20-20 ! L’année de toutes les surprises

Publié le 2020-05-28 | Le Nouvelliste

20-20 ! Quel nombre étrange ! Du jamais entendu par les vivants d’aujourd’hui ! Ce 20-20 tellement spécial jusque dans sa prononciation ! Pourtant, c’est une nouvelle année, il faut s’y habituer quitte à faire des répétitions puisqu’on doit vivre avec pendant 12 mois.

Quelques-uns, au début, faisaient des blagues avec ce chiffre nouveau. Des blagues qui circulaient à gogo sur les réseaux sociaux : « L’année 2020, l’année des saoulards qui vont se gaver de vin… et bien d’autres.

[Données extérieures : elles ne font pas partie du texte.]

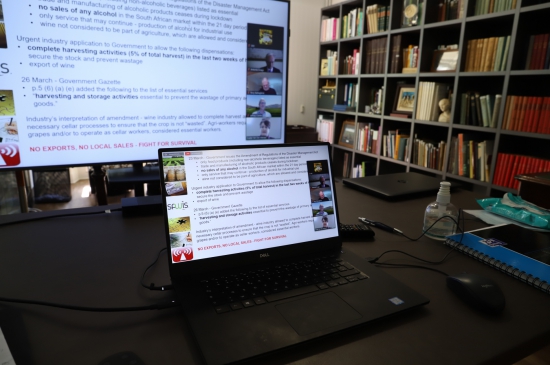 Find the location of `laptop screen`. laptop screen is located at coordinates (244, 206). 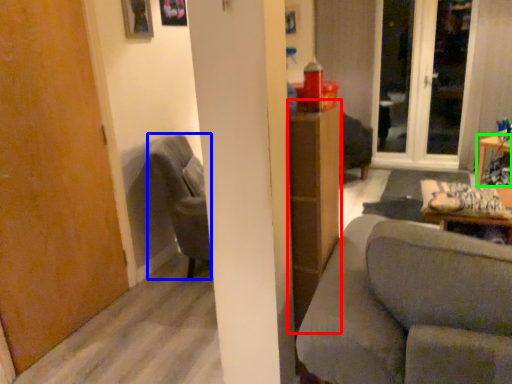 Question: Considering the real-world distances, which object is closest to dresser (highlighted by a red box)? chair (highlighted by a blue box) or table (highlighted by a green box).

Choices:
 (A) chair
 (B) table

Answer: (A) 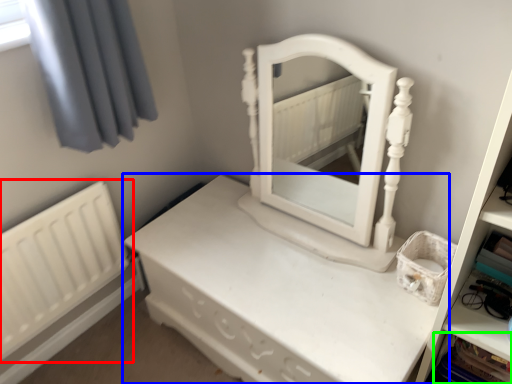 Question: Estimate the real-world distances between objects in this image. Which object is farther from radiator (highlighted by a red box), nightstand (highlighted by a blue box) or cabinet (highlighted by a green box)?

Choices:
 (A) nightstand
 (B) cabinet

Answer: (B)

 De mon côté, sans trop savoir pourquoi, je me suis mise à poser des questions :

 Que signifie ce nombre insolite ?  Ne recèle t-il pas quelque secret ? Ne nous réserve t-il pas quelque surprise réjouissante ou mauvaise ? Sans jamais trouver de réponses à mes questionnements, j’ai décidé de l’appeler 20-20.

 L’année 20-20 a plutôt bien débuté, puisque la fin d’année 2019 a été  assez festive. On a dansé. On s’est amusé folle ment. On a bouffé comme d’habitude pour saluer son arrivée. Mais voilà que 20-20 n’a pas attendu trop longtemps pour nous offrir une première surprise :

 À la fin de janvier, la population, tout étonnée, voit défiler dans les rues des policiers en uniforme,  en train de manifester. Cette fois-ci, c’est pas l’opposition   traditionnelle mais bien des policiers des deux sexes qui revendiquent leur droit d’être syndicalisés.

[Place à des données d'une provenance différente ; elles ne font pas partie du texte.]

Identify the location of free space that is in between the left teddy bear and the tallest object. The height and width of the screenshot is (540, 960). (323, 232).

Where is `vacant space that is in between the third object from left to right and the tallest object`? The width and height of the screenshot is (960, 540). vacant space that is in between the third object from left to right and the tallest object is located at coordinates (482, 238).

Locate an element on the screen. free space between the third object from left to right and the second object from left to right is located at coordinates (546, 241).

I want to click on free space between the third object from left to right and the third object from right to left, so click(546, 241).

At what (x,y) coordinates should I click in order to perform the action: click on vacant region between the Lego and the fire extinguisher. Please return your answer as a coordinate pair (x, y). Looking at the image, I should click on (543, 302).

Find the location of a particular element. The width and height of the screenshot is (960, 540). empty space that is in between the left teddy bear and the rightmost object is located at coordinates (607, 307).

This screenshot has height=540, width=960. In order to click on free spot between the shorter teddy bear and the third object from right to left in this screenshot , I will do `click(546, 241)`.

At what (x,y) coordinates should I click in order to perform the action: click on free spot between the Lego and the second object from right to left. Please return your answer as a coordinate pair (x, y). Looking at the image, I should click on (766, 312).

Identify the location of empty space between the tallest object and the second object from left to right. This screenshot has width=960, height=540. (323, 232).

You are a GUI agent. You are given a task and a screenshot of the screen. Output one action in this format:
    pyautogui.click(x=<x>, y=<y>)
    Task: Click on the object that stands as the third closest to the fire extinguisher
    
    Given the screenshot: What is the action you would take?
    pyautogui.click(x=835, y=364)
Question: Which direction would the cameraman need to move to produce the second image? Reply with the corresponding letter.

 On avance. C’est déjà le carnaval. Au Champ-de-Mars,  les constructions de stands ont commencé comme à l’accoutumée, mais de courte durée. Les policiers manifestants reviennent à la charge et prennent possession des lieux. Constatation : Stands partis en fumée. Adieu carnaval 20-20 ! Adieu défilés haut en couleurs ! Adieu méringues assourdissantes lanceuses de piques ! Adieu bals masqués ! Adieu marchandes de beignets ! Adieu… !

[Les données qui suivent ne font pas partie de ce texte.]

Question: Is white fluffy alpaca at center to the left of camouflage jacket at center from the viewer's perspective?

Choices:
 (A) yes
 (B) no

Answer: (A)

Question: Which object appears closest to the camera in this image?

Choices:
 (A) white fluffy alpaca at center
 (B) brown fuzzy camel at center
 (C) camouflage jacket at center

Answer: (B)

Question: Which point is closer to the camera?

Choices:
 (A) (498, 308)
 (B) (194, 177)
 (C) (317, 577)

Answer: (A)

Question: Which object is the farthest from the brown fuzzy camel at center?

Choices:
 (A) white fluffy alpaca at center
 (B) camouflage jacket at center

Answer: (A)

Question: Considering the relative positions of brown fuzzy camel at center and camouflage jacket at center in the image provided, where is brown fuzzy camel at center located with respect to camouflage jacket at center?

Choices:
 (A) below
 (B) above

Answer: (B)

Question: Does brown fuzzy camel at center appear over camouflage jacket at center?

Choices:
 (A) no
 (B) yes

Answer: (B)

 «  Non je ne regrette rien  » semble clamer 20-20 qui continue d’avancer à grands pas. Et nous spectateurs, nous voilà  déjà en mars. Dès les premiers jours, pendant qu’on suit attentivement les primaires aux Etats-Unis, timidement, la presse fait état d’un certain virus qui fait des siennes en Chine.  Le monde est à l’écoute. Au même moment circule, sur les réseaux sociaux, un marché chinois très achalandé offrant des victuailles peu connues des Occidentaux :  grosses couleuvres pelotonnées dans des cuves, chauves-souris revêtues de leur habituelle tenue noire, tête de chien boucanée, exhibée sur une fourche et bien d’autres machins.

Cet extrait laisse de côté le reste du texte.